Thursday, August 28, 2008

SQL Server Data Services Beta Encounters First Major Unscheduled Downtime

• Update 8/28/2008: Added link to SSDS Blog Post of 8/27/2008 and comment to this post.

Update 8/27/2008: Moved from LINQ and Entity Framework Posts for 8/25/2008+ due to size and updated.

08/26/2008 07:04 PDT: The SQL Server Data Services (SSDS) team reported by e-mail what appeared to be unscheduled downtime. The message consisted of two instances of “Maintenance Notification” and nothing else.

08/26/2008 07:16 PDT: SSDS was reported to be recovering and functioning.

08/26/2008 07:54 PDT: SSDS was reported to be healthy. (The delay between the start of the downtime and the message timestamp isn’t known.)The message said “Details to follow.”

08/26/2008 08:14 PDT: The preceding message appears to be a false alarm because a subsequent message arrived at 08:14 PDT:

We are experiencing an unplanned downtime of the service. We are working with utmost urgency to correct the problem and to bring the service back up.

When:
START: 08/26/2008, 06:00am
END: Unknown

Impact Alert:
SSDS is unavailable for all beta users

08/26/2008 08:45 PDT: Here’s the error message at 08:45 PDT from my SSDSNwindEntitiesCS project (see Updated SQL Server Data Services (SSDS) Test Harness: Northwind REST and SOAP Uploads of 7/27/2006):

 

The promised 09:00 and 10:00 messages reported SSDS was still down. At about 10:45 PDT, the error message changed to:

“We are experiencing internal network issues, thereby leading to an unplanned downtime of the service” was the 12:00 PDT message and the client returned the earlier error message.

08/26/2008 02:10 PDT: :

Status: Resolved 08/26/2008 01:30PM PDT

We have resolved the issue. The service has been restored and is fully functional.

We were able to isolate the problem, to an internal network issue that was preventing our servers from properly communicating. The issue has since been resolved and the service is back online.

The SSDSNwindEntitiesCS test harness is running as expected except for a hang that occurred when attempting to download the list of containers and entities on opening.

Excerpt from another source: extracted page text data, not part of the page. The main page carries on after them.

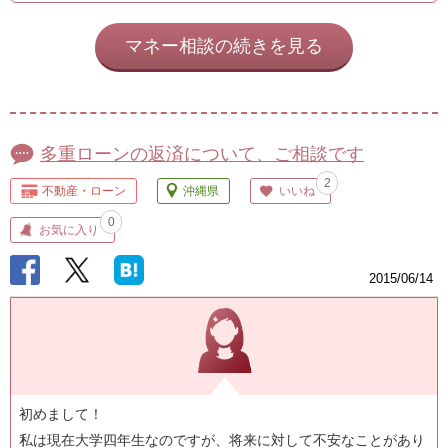
マネー相談の続きを見る
多重ローンの返済について、ご相談です
2
不動産・ローン
沖縄県
いいね
0
お気に入り
2015/06/14
初めまして！
私は現在大学四年生なのですが、将来に対して不安なことがあり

The problem reported was similar to that experienced by Amazon in their last major outage on July 20, 2008, as quoted here from CNet’s Amazon S3: For now at least, sometimes you have to reboot the cloud article of 7/21/2008:

"As a distributed system, the different components of S3 need to be aware of the state of each other. For example, this awareness makes it possible for the system to decide which redundant physical storage server to route a request to. We experienced a problem with those internal system communications, leaving the components unable to interact properly, and customers unable to successfully process requests. After exploring several alternatives, the team determined it had to take the service offline to restore proper communication and then bring service online again. These are sophisticated systems and it generally takes a while to get to root cause in such a situation," Amazon said. "We will be providing our customers with more information when we've fully investigated the incident."

The SSDS team is to be commended for keeping testers up to date on the progress of bringing the service back up. Their response contrasted with Amazon’s failure to alert customers of their February outage, as reported in Amazon Web Services Outage: Causes And Remedies of 2/16/2008.

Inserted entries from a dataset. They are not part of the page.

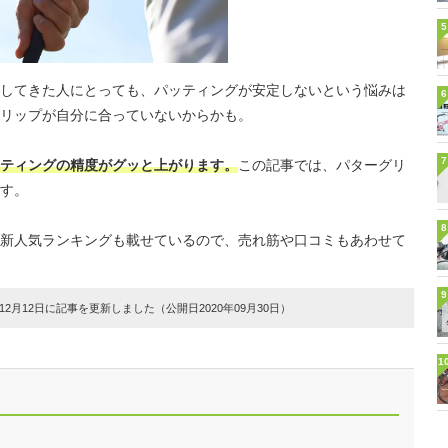
5
してきた人にとっても、パッティングが安定しないという悩みは
6
リップが自分に合っていないからかも。
7
ティングの精度がグッと上がります。
この記事では、パターグリ
す。
8
新人気ランキングも載せているので、売れ筋や口コミもあわせて
9
2月12日に記事を更新しました（公開日2020年09月30日）
1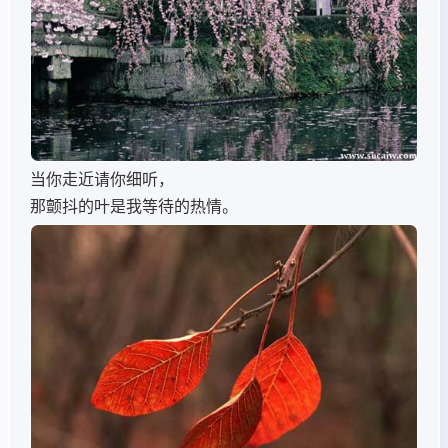
当你走近请你细听，
那颤抖的叶是我等待的热情。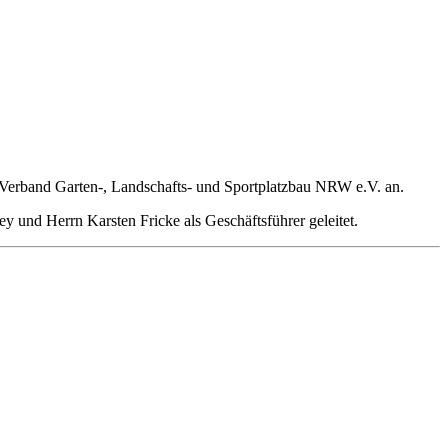
 Verband Garten-, Landschafts- und Sportplatzbau NRW e.V. an.
 und Herrn Karsten Fricke als Geschäftsführer geleitet.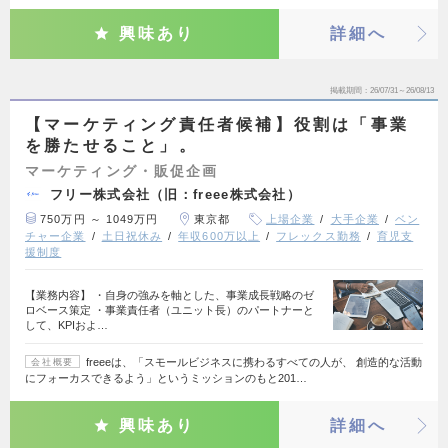
興味あり
詳細へ
掲載期間
26/07/31～26/08/13
【マーケティング責任者候補】役割は「事業
を勝たせること」。
マーケティング・販促企画
フリー株式会社（旧：freee株式会社）
750万円 ～ 1049万円
東京都
上場企業
大手企業
ベン
チャー企業
土日祝休み
年収600万以上
フレックス勤務
育児支
援制度
【業務内容】 ・自身の強みを軸とした、事業成長戦略のゼ
ロベース策定 ・事業責任者（ユニット長）のパートナーと
して、KPIおよ…
freeeは、「スモールビジネスに携わるすべての人が、 創造的な活動
会社概要
にフォーカスできるよう」というミッションのもと201…
興味あり
詳細へ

• Update 8/28/2008: Soumitra Sengupta responds in a comment to this post.

The SSDS is unavailable for all beta users? (2008-08-26 06:00 PDT) [Resolved] thread in the SQL Server Data Services (SSDS) - Getting Started forum recounts Mike Amundsen’s problems during the outage.

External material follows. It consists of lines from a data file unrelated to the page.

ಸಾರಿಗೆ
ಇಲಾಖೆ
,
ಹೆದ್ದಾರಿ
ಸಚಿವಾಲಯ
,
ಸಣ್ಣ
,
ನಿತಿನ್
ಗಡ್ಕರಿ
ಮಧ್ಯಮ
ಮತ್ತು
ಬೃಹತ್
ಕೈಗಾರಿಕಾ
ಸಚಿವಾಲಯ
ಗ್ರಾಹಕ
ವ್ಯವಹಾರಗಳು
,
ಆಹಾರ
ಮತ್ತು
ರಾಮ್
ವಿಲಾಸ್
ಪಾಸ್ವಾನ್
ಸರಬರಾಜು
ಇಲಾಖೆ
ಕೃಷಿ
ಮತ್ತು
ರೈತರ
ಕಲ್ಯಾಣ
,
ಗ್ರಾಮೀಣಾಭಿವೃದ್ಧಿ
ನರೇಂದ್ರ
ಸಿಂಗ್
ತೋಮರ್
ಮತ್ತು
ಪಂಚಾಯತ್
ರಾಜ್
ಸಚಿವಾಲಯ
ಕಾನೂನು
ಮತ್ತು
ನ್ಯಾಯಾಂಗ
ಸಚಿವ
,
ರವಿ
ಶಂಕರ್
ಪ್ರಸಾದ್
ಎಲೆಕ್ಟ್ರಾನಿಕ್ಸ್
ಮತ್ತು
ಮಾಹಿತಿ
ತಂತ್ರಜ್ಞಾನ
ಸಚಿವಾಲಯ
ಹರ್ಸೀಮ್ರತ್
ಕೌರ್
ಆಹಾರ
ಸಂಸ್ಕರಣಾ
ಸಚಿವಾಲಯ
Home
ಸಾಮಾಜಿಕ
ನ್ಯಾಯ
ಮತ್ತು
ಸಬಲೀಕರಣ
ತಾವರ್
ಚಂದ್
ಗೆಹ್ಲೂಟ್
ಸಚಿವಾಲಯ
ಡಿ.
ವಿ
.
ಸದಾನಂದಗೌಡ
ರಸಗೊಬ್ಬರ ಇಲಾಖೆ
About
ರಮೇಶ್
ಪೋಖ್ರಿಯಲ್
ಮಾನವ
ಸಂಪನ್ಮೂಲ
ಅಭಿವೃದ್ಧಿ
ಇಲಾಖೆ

• Update 8/28/2008: Soumitra Sengupta’s We experience our first major unscheduled downtime post of 8/27/2008 concludes:

The team is hard at work figuring out definitively what the root cause was and we will report back our findings and provide more details soon.  Trust can only be built through transparency and consistently delivering on your promise. 

4 comments:

Anonymous said...

Thanks Roger for commending the team. Truth be told, we did learn from the AWS/S3 outage on what not to do. You know how we like to go quiet but this was certainly not the time to be quiet. Appreciate you calling this out.

Roger Jennings (--rj) said...

@Soumitra,

What's ironic is that I was in the process of completing a "TechBrief" on SSDS for Redmond Developer News when I received the first few messages.

The tech review will be in the September 15 issue.

Anonymous said...

Yikes, that is bad timing on our part. Sorry about that.

Roger Jennings (--rj) said...

@Soumitra,

Bad timing, indeed, but I didn't mention it in the "TechBrief."

Cheers